Eric Hoover wrote an article on January 17th, “Want to Define Merit? Good luck.” He accounted for a discussion among higher education enrollment officials at a conference focused on merit aid, specifically how colleges assess and reward merit aid to shape the socioeconomic and racial diversity of students at selective colleges. I enjoyed the article but it got me thinking. Shape socioeconomic and racial diversity? I wish!
The term “merit aid” has grown in relevance exponentially over the last ten years for private, independent colleges. But, merit aid is an enrollment tool used for very different reasons depending on the college. Hoover’s article is focused on the discussion of officials from more selective colleges. He discussed need-blind admissions, the influence of social class on students’ test scores, and the important debate surrounding the way in which colleges leverage aid to solidify diversity in enrollment.

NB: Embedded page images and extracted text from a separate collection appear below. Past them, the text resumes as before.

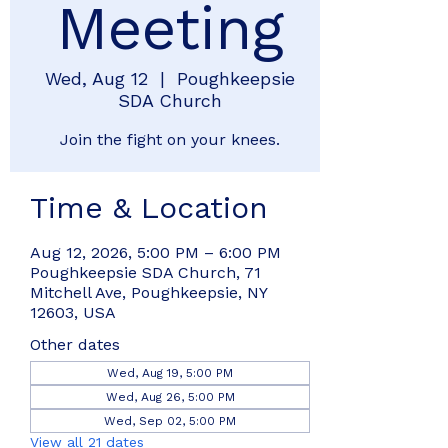
Meeting
Wed, Aug 12
  |  
Poughkeepsie
SDA Church
Join the fight on your knees.
Time & Location
Aug 12, 2026, 5:00 PM – 6:00 PM
Poughkeepsie SDA Church, 71
Mitchell Ave, Poughkeepsie, NY
12603, USA
Other dates
Wed, Aug 19, 5:00 PM
Wed, Aug 26, 5:00 PM
Wed, Sep 02, 5:00 PM
View all 21 dates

Now, allow me the opportunity to share the world that many enrollment managers and college administrators live in related to this merit aid. Our institutions are not considered highly selective. We would love to shape our classes with more diversity and better test scores which typically translate into higher retention rates and ultimately stronger ratings in US News & World Report. We thoroughly enjoy those conversations and get excited whenever the opportunity arises to participate in that discussion. Unfortunately, our real-world, day-to-day challenges often push the discussion of shaping a class to the periphery. Focus on that and we don’t have the enrollment to shape! Fair to say, our issues with merit aid are different.

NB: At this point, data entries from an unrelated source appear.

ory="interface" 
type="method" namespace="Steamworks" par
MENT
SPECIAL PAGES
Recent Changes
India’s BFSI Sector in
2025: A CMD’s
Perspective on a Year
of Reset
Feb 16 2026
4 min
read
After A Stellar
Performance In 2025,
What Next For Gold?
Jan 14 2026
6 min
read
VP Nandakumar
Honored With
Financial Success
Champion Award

When colleges began offering merit, they opened Pandora’s Box. On one hand, it was genius because it made private college attractive to many students who may have seen it as out of reach due to cost; college only for the wealthy. On the other hand, it started a financial war which continues today. Schools are pitted against each other fighting for the same student often not based on value of the education, but instead based on the value of a scholarship. And, make no mistake; as the pressure to offer more merit has increased, schools have had to recoup their financial investment (net tuition revenue) in the form of tuition increases.
Because colleges offer merit with slightly different criteria, comparisons can be challenging. There are different qualifications for different scholarship amounts. Some scholarships are competitive whereas others are given based solely on arbitrary criteria. Moreover, the arbitrary criteria are different at each school as is the amount attributed to the criteria. Easy example is Doane College and Hastings College. Very similar schools but different academic qualifications for different scholarship amounts.
As tuition-driven colleges increase merit to attract more students, it puts other similar colleges in a position to increase merit as well to be competitive in very price/cost-sensitive markets. One college can significantly increase merit aid forcing other similar schools to do the same to stay competitive or lose enrollment. In the private college environment, I believe this tactic erodes the value of the product we sell. And not only that, but as I mentioned before, tuition will increase in order to recoup some of the net revenue lost by increasing aid. I don’t expect students/parents to appreciate this or feel any remorse for colleges. Nevertheless, merit aid war games are significantly effecting decisions made with respect to tuition and other costs at colleges today.
I’m not suggesting that merit aid is bad. I don’t think I can make that argument. But, it complicates an already challenging college decision. If instead of merit, a college chose to provide financial aid based solely on need, it’s not likely that the college would meet enrollment targets, nor would it likely meet net tuition revenue targets for operational budgets. But, some would argue that’s the “right thing to do.” I don’t see an easy answer here but I do anticipate a change coming in higher education. The path of more aid and increased tuition is a very rocky road at best.
I’m not minimizing the importance of the merit conversation related to Mr. Hoover’s article. However, I think it’s important to understand that there is another merit issue unrelated to and (to me) equally important for many colleges today. We can’t begin to shape our enrollment if we don’t have enrollment to shape.
What do you believe the role of merit aid should be in college enrollment?